Annetta Nu'uausala

Personal information
- Full name: Annetta-Claudia Nu'uausala
- Born: 22 January 1995 (age 30) Auckland, New Zealand
- Height: 175 cm (5 ft 9 in)
- Weight: 105 kg (16 st 7 lb)

Playing information
- Position: Prop
Club
| Years | Team | Pld | T | G | FG | P |
| 2018–19 | New Zealand Warriors | 4 | 1 | 0 | 0 | 4 |
| 2021 | Newcastle Knights | 5 | 1 | 0 | 0 | 4 |
| 2022–25 | Brisbane Broncos | 25 | 3 | 0 | 0 | 12 |
| 2026– | New Zealand Warriors | 0 | 0 | 0 | 0 | 0 |
|  | Total | 34 | 5 | 0 | 0 | 20 |
Representative
| Years | Team | Pld | T | G | FG | P |
| 2016–22 | New Zealand | 12 | 3 | 0 | 0 | 12 |
| 2023–25 | Samoa | 5 | 3 | 0 | 0 | 12 |
- Source: RLP As of 20 November 2025
- Relatives: Frank-Paul Nu'uausala (brother)

= Annetta Nu'uausala =

New Zealand & Samoa international rugby league footballer

Annetta-Claudia Nu'uausala (born 22 January 1995) is a New Zealand rugby league footballer who plays for the New Zealand Warriors in the NRL Women's Premiership.

Primarily a , she is both a New Zealand & Samoa representative. She previously played for the New Zealand Warriors and Newcastle Knights.

==Background==
Born in Auckland, Nu'uausala is the youngest of 13 children. Her older brother, Frank-Paul, is a former New Zealand rugby league representative. She began playing rugby league as a teenager for McAuley High School and played her junior rugby league for the Otara Scorpions.

==Playing career==
Nu'uasala played for Otara, Mangere East Hawks, Marist Saints and the Richmond Roses in the Auckland Rugby League.
===2016===
On 6 May 2016, Nu'uausala mader her Test debut for New Zealand, starting at in a 26–16 win over Australia.
===2017===
In 2017, she represented New Zealand at the 2017 Women's Rugby League World Cup.
===2018===
On 1 August 2018, she was announced as a member of the New Zealand Warriors NRL Women's Premiership squad. In Round 1 of the 2018 NRL Women's season, she made her debut for the Warriors in a 10–4 win over the Sydney Roosters. She injured her leg during the match, ruling her out for the rest of the season.

===2019===
In Round 3 of the 2019 NRL Women's season, she scored her first try for the Warriors in a 10–8 win over the Brisbane Broncos.

===2021===
On 1 December 2021, Nu'uausala signed with the Newcastle Knights to be a part of their inaugural NRLW squad.

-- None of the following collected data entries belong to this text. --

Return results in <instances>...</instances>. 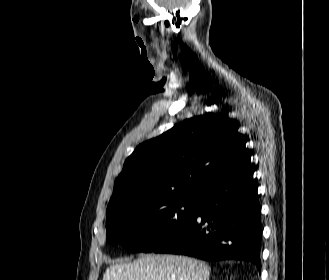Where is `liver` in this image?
<instances>
[{
	"mask_svg": "<svg viewBox=\"0 0 329 280\" xmlns=\"http://www.w3.org/2000/svg\"><path fill=\"white\" fill-rule=\"evenodd\" d=\"M210 267L178 255H144L108 267L103 280H209Z\"/></svg>",
	"mask_w": 329,
	"mask_h": 280,
	"instance_id": "1",
	"label": "liver"
}]
</instances>
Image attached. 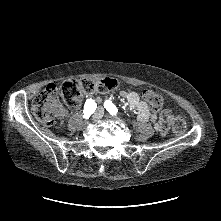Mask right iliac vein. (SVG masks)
<instances>
[{
    "instance_id": "obj_1",
    "label": "right iliac vein",
    "mask_w": 221,
    "mask_h": 221,
    "mask_svg": "<svg viewBox=\"0 0 221 221\" xmlns=\"http://www.w3.org/2000/svg\"><path fill=\"white\" fill-rule=\"evenodd\" d=\"M95 118H96V119L101 118V114H100V113H97V114L95 115ZM83 125L86 126V123H84Z\"/></svg>"
}]
</instances>
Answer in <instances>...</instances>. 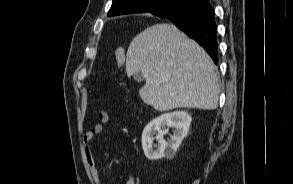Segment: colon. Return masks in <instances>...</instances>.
<instances>
[{
  "mask_svg": "<svg viewBox=\"0 0 293 184\" xmlns=\"http://www.w3.org/2000/svg\"><path fill=\"white\" fill-rule=\"evenodd\" d=\"M114 54H115L117 64L120 67H123L124 64H125V52H124V50L121 49V48H117V49H115Z\"/></svg>",
  "mask_w": 293,
  "mask_h": 184,
  "instance_id": "obj_1",
  "label": "colon"
}]
</instances>
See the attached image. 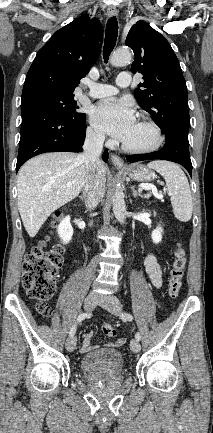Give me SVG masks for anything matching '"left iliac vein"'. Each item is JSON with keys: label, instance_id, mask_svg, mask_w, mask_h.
I'll return each mask as SVG.
<instances>
[{"label": "left iliac vein", "instance_id": "obj_1", "mask_svg": "<svg viewBox=\"0 0 213 433\" xmlns=\"http://www.w3.org/2000/svg\"><path fill=\"white\" fill-rule=\"evenodd\" d=\"M98 304L102 308L111 312L112 314H115L118 316L121 314L122 304H121L120 300L115 296H111V295L102 296V297H100ZM130 348L134 353H138L141 349V345L139 343V340L132 339L130 342Z\"/></svg>", "mask_w": 213, "mask_h": 433}]
</instances>
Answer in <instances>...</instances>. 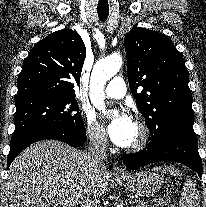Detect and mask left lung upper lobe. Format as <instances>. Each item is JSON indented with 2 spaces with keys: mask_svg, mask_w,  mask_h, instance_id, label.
<instances>
[{
  "mask_svg": "<svg viewBox=\"0 0 206 207\" xmlns=\"http://www.w3.org/2000/svg\"><path fill=\"white\" fill-rule=\"evenodd\" d=\"M124 42L129 86L152 135L148 146L177 130H193L188 70L172 41L159 32L134 28ZM139 87L143 90L137 93Z\"/></svg>",
  "mask_w": 206,
  "mask_h": 207,
  "instance_id": "obj_1",
  "label": "left lung upper lobe"
}]
</instances>
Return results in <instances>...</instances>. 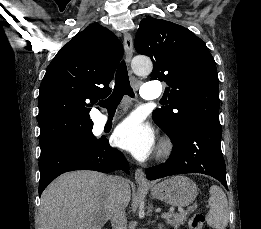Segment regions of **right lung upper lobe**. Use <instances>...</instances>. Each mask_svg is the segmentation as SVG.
Returning a JSON list of instances; mask_svg holds the SVG:
<instances>
[{
    "mask_svg": "<svg viewBox=\"0 0 261 229\" xmlns=\"http://www.w3.org/2000/svg\"><path fill=\"white\" fill-rule=\"evenodd\" d=\"M122 55L121 42L98 23L59 50L40 85L41 148L61 146L92 131L88 107L111 92L108 85Z\"/></svg>",
    "mask_w": 261,
    "mask_h": 229,
    "instance_id": "obj_1",
    "label": "right lung upper lobe"
}]
</instances>
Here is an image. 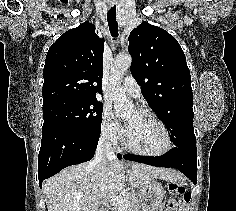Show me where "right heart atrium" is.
Listing matches in <instances>:
<instances>
[{
	"label": "right heart atrium",
	"instance_id": "right-heart-atrium-1",
	"mask_svg": "<svg viewBox=\"0 0 236 211\" xmlns=\"http://www.w3.org/2000/svg\"><path fill=\"white\" fill-rule=\"evenodd\" d=\"M123 135L122 126L115 118L111 108L105 106L101 115L100 122V137L101 139L111 146H117Z\"/></svg>",
	"mask_w": 236,
	"mask_h": 211
}]
</instances>
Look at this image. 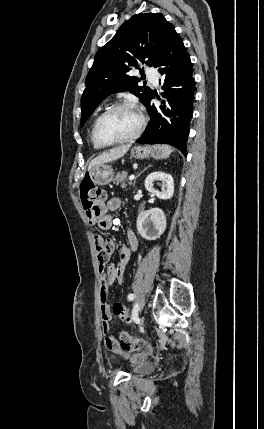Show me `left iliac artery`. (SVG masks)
<instances>
[{
  "label": "left iliac artery",
  "mask_w": 264,
  "mask_h": 429,
  "mask_svg": "<svg viewBox=\"0 0 264 429\" xmlns=\"http://www.w3.org/2000/svg\"><path fill=\"white\" fill-rule=\"evenodd\" d=\"M134 298H135L134 294L131 293V294L128 295V300H133Z\"/></svg>",
  "instance_id": "44dca946"
}]
</instances>
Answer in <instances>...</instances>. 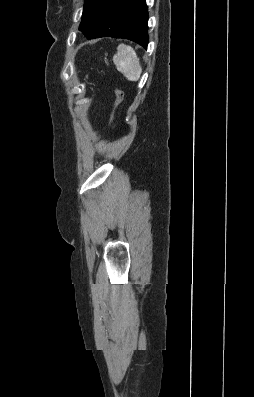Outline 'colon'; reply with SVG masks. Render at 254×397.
Returning <instances> with one entry per match:
<instances>
[{
  "instance_id": "5ec220e1",
  "label": "colon",
  "mask_w": 254,
  "mask_h": 397,
  "mask_svg": "<svg viewBox=\"0 0 254 397\" xmlns=\"http://www.w3.org/2000/svg\"><path fill=\"white\" fill-rule=\"evenodd\" d=\"M122 99H123V92L119 88H116L115 89V101L113 103V107H112V110L110 113L109 122H108L109 124H111L113 122L114 117H115L116 108L122 102Z\"/></svg>"
}]
</instances>
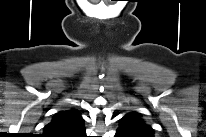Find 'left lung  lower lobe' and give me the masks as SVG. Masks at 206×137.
<instances>
[{
  "mask_svg": "<svg viewBox=\"0 0 206 137\" xmlns=\"http://www.w3.org/2000/svg\"><path fill=\"white\" fill-rule=\"evenodd\" d=\"M116 136H117V137H133V136L131 135V133L124 132V131H119V130H117Z\"/></svg>",
  "mask_w": 206,
  "mask_h": 137,
  "instance_id": "obj_1",
  "label": "left lung lower lobe"
}]
</instances>
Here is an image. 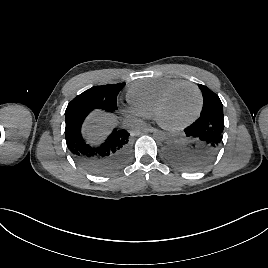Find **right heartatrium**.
<instances>
[{
  "instance_id": "1",
  "label": "right heart atrium",
  "mask_w": 268,
  "mask_h": 268,
  "mask_svg": "<svg viewBox=\"0 0 268 268\" xmlns=\"http://www.w3.org/2000/svg\"><path fill=\"white\" fill-rule=\"evenodd\" d=\"M124 112L132 117V118H135V119H138V120H143V119H146L148 118L143 112H141L140 110L136 109L135 107L133 106H127L124 108Z\"/></svg>"
}]
</instances>
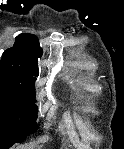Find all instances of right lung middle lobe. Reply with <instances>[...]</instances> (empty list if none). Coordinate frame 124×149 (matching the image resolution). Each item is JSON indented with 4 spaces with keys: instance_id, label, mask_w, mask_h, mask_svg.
I'll use <instances>...</instances> for the list:
<instances>
[{
    "instance_id": "dd1d6c3e",
    "label": "right lung middle lobe",
    "mask_w": 124,
    "mask_h": 149,
    "mask_svg": "<svg viewBox=\"0 0 124 149\" xmlns=\"http://www.w3.org/2000/svg\"><path fill=\"white\" fill-rule=\"evenodd\" d=\"M34 87L0 78V142L20 143L37 130Z\"/></svg>"
}]
</instances>
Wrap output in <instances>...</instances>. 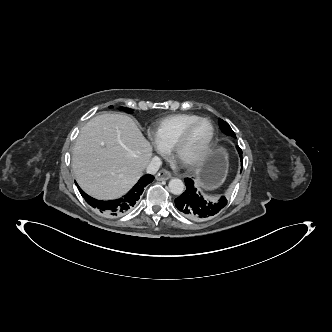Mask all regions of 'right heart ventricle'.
I'll list each match as a JSON object with an SVG mask.
<instances>
[{"instance_id":"obj_1","label":"right heart ventricle","mask_w":332,"mask_h":332,"mask_svg":"<svg viewBox=\"0 0 332 332\" xmlns=\"http://www.w3.org/2000/svg\"><path fill=\"white\" fill-rule=\"evenodd\" d=\"M194 114L170 115L157 122L153 129V137L167 150H170L179 135L194 120L198 119Z\"/></svg>"}]
</instances>
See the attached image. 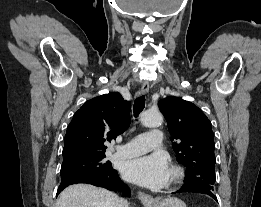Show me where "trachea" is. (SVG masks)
Returning <instances> with one entry per match:
<instances>
[{
    "mask_svg": "<svg viewBox=\"0 0 261 207\" xmlns=\"http://www.w3.org/2000/svg\"><path fill=\"white\" fill-rule=\"evenodd\" d=\"M144 107H145V96L143 95L136 98L134 102V106H133L134 116L138 117V115L143 111Z\"/></svg>",
    "mask_w": 261,
    "mask_h": 207,
    "instance_id": "trachea-1",
    "label": "trachea"
}]
</instances>
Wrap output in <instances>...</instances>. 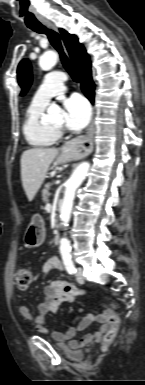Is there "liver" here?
<instances>
[{"mask_svg":"<svg viewBox=\"0 0 145 385\" xmlns=\"http://www.w3.org/2000/svg\"><path fill=\"white\" fill-rule=\"evenodd\" d=\"M58 153L56 148H31L22 153L21 180L29 201L34 199Z\"/></svg>","mask_w":145,"mask_h":385,"instance_id":"1","label":"liver"}]
</instances>
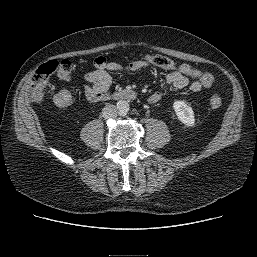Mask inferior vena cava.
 <instances>
[{"label":"inferior vena cava","mask_w":257,"mask_h":257,"mask_svg":"<svg viewBox=\"0 0 257 257\" xmlns=\"http://www.w3.org/2000/svg\"><path fill=\"white\" fill-rule=\"evenodd\" d=\"M102 116L106 119L117 117V108L113 104L106 105L102 110Z\"/></svg>","instance_id":"602c4592"}]
</instances>
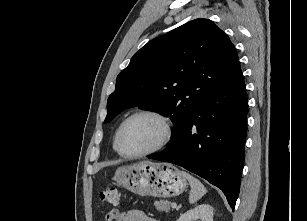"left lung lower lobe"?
Here are the masks:
<instances>
[{"instance_id": "left-lung-lower-lobe-1", "label": "left lung lower lobe", "mask_w": 307, "mask_h": 221, "mask_svg": "<svg viewBox=\"0 0 307 221\" xmlns=\"http://www.w3.org/2000/svg\"><path fill=\"white\" fill-rule=\"evenodd\" d=\"M248 101L239 62L191 112L168 146L149 159L179 165L209 181L234 208L245 157Z\"/></svg>"}]
</instances>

In Round 1 of the delayed 2021 NRL Women's season, Nu'uausala made her club debut for the Knights against the Parramatta Eels.

Nu'uausala played in all 5 matches for the Knights during the 2021 NRLW season and won the Knights' inaugural NRLW Player of the Year award.

===2022===
In early June 2022, the Brisbane Broncos announced that they had signed Nu'uausala to play for the club in the 2022 NRL Women's season.

In October 2022, she was selected for the New Zealand squad at the delayed 2021 Women's Rugby League World Cup in England.

===2025===
On 10 October 2025 it was reported that she had signed for New Zealand Warriors in the NRL Women's Premiership on a 3-year deal.